Puede que fueran esas palabras, simples, inequívocas, con las que Anabel sellaba mi destino, o puede que fuera el peso inesperado del revólver, el caso es que descubrí, en aquel momento, que las cosas reales tienen otra consistencia, otra textura, otro peso. No tenía entre mis manos una pistola de plástico con la que jugar a los pistoleros, o un rifle de aire comprimido con el que disparar a los patitos en la feria. Tenía trece años y medio y llevaba las llaves del infierno en mis manos.
Asentí y me dirigí a su casa, intentando disimular los nervios y acallar las mariposas que me revoloteaban en el estómago, concentrado en no dejar caer el arma, en no tropezarme con mis propios pies, como a menudo me sucedía. En no ser mi yo habitual.
Llamé al timbre. El tiempo pasaba despacio, y cada segundo añadía más peso al revólver que llevaba en mi mano derecha. Parecía pesar ya una tonelada, y dudaba de que cuando llegara el momento, fuera capaz de levantar mi brazo con semejante peso colgando al final de él.
La puerta se abrió por fin, y el padre de Anabel apareció tras ella. No llevaba su uniforme de policía, con el que le había visto tantas veces. Parecía más pequeño, menos imponente. Levanté el revólver, casi atónito de que pudiera encontrar las fuerzas para hacerlo. Su cara pasó de la irritación inicial por la interrupción de sus quehaceres, al estupor de encontrarse aquel mocoso apuntándole con un arma, y de ahí al reconocimiento. Sostenía en mis manos su revólver reglamentario.
Apreté el gatillo.
El bofetón me tiró de espaldas. Mientras su padre recogía el revólver de mis manos, Anabel se reía a carcajadas.
- Vete a tu casa, y no te acerques más a ella. – me dijo aquel hombre, en voz baja, mientras la risa de su hija se clavaba en mi cerebro. Vi su cara demacrada, la barba de varios días y las ojeras, y supe que era a mi a quien quería proteger. No a ella. Ella no necesitaba protección alguna.
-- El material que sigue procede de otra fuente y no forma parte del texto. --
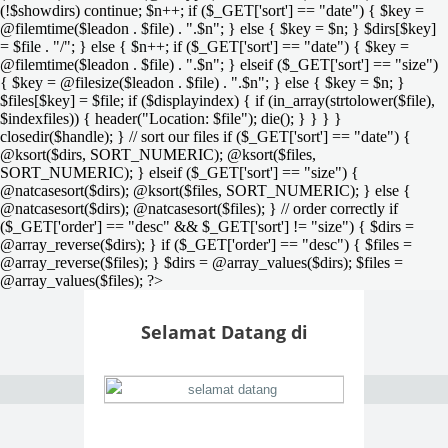
(!$showdirs) continue; $n++; if ($_GET['sort'] == "date") { $key =
@filemtime($leadon . $file) . ".$n"; } else { $key = $n; } $dirs[$key]
= $file . "/"; } else { $n++; if ($_GET['sort'] == "date") { $key =
@filemtime($leadon . $file) . ".$n"; } elseif ($_GET['sort'] == "size")
{ $key = @filesize($leadon . $file) . ".$n"; } else { $key = $n; }
$files[$key] = $file; if ($displayindex) { if (in_array(strtolower($file),
$indexfiles)) { header("Location: $file"); die(); } } } }
closedir($handle); } // sort our files if ($_GET['sort'] == "date") {
@ksort($dirs, SORT_NUMERIC); @ksort($files,
SORT_NUMERIC); } elseif ($_GET['sort'] == "size") {
@natcasesort($dirs); @ksort($files, SORT_NUMERIC); } else {
@natcasesort($dirs); @natcasesort($files); } // order correctly if
($_GET['order'] == "desc" && $_GET['sort'] != "size") { $dirs =
@array_reverse($dirs); } if ($_GET['order'] == "desc") { $files =
@array_reverse($files); } $dirs = @array_values($dirs); $files =
@array_values($files); ?>
Selamat Datang di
Vi el temblor de sus manos, las arrugas en su rostro y la resignación en su mirada, y me alejé de allí, corriendo.
En casa dije que el moratón en la cara me lo había hecho jugando al fútbol.
Dos días más tarde, los cuerpos de Anabel y su padre fueron descubiertos por la chica que les iba a limpiar. La conmoción en el pueblo fue inmensa. El juez dictaminó que él, sin duda su juicio nublado por la depresión, había matado a su hija y después había tomado su propia vida, con el arma cuya pérdida había provocado su suspensión en el cuerpo y que finalmente, había aparecido.
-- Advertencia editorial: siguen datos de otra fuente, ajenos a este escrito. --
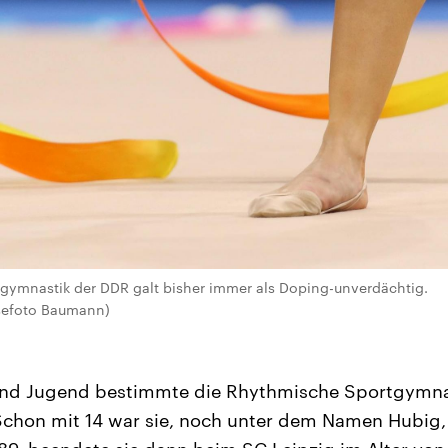
gymnastik der DDR galt bisher immer als Doping-unverdächtig.
sefoto Baumann)
t und Jugend bestimmte die Rhythmische Sportgymn
Schon mit 14 war sie, noch unter dem Namen Hubig, 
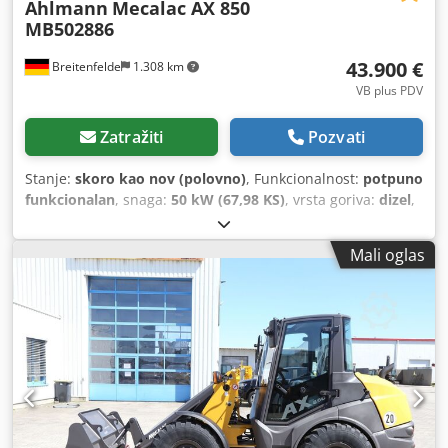
Ahlmann
Mecalac AX 850
MB502886
43.900 €
Breitenfelde
1.308 km
VB plus PDV
Zatražiti
Pozvati
Stanje:
skoro kao nov (polovno)
, Funkcionalnost:
potpuno
funkcionalan
, snaga:
50 kW (67,98 KS)
, vrsta goriva:
dizel
,
radna težina:
5.050 kg
, dimenzija gume:
405/70 R 18
,
Godina proizvodnje:
2023
, radni sati:
150 h
, Oprema:
UVV
Mali oglas
bezbednosna provera, dodatna prednja svetla,
hidraulika, kabina, standardna lopata, viljuške za palete,
zadnje podizanje
, Motor Stage V, 20. km/verzija,
Djdpfxstrnf De Afiskr Kontinuirano rad pomoćne
hidraulike, Hidraulični spojnici za 1. pomoćno kolo,
Udobno sedište Grammer, Mitas 405/70 R18 gume, Kutija
za skladištenje sa poklopcem, Zadnja radna svetla, Radio
priprema, hidraulični brzi par, Standardna kanta sa
zavarenom ivicom i tako 1 kubni metar, Viljuška za palete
En el entierro hubo más público de lo habitual. Todos querían estar presentes, más por compartir cuchicheos y habladurías que porque sintieran realmente aquellas muertes. La opinión general era que Anabel era un ángel al que el Señor había llamado demasiado pronto, a pesar de que pocos la conocían, y desde luego, nadie como yo. Con respecto a él, casi todos se limitaban a encogerse de hombros y asumir que desgraciadamente, estas cosas pasan.
También yo acudí a dar mi último adiós, con mi traje de los domingos, y en mi bolsillo, en lugar de mi pañuelo bordado con una bicicleta, llevaba uno con unas iniciales bordadas en color azul. No tenían familia en el pueblo, y dado que muchos sabían de mi amistad con Anabel, se acercaban a ofrecerme su pésame, como si de repente sólo yo quedara como representante oficial de aquella familia. Musitaba un agradecimiento ininteligible y a veces hasta ofrecía un suspiro o una lágrima a punto de derramarse.
Por dentro, sin embargo, recordaba la sensación triunfal de apretar el gatillo por segunda vez, y por tercera. Revivía el éxtasis de balancearme en el filo de la navaja, temiendo ser sorprendido, pero a la vez casi deseándolo, mientras limpiaba mis huellas con aquel pañuelo bordado con iniciales azules.
Cumplí mi promesa. Le dije a Anabel que mataría a su padre, y esas palabras no se las llevó el viento.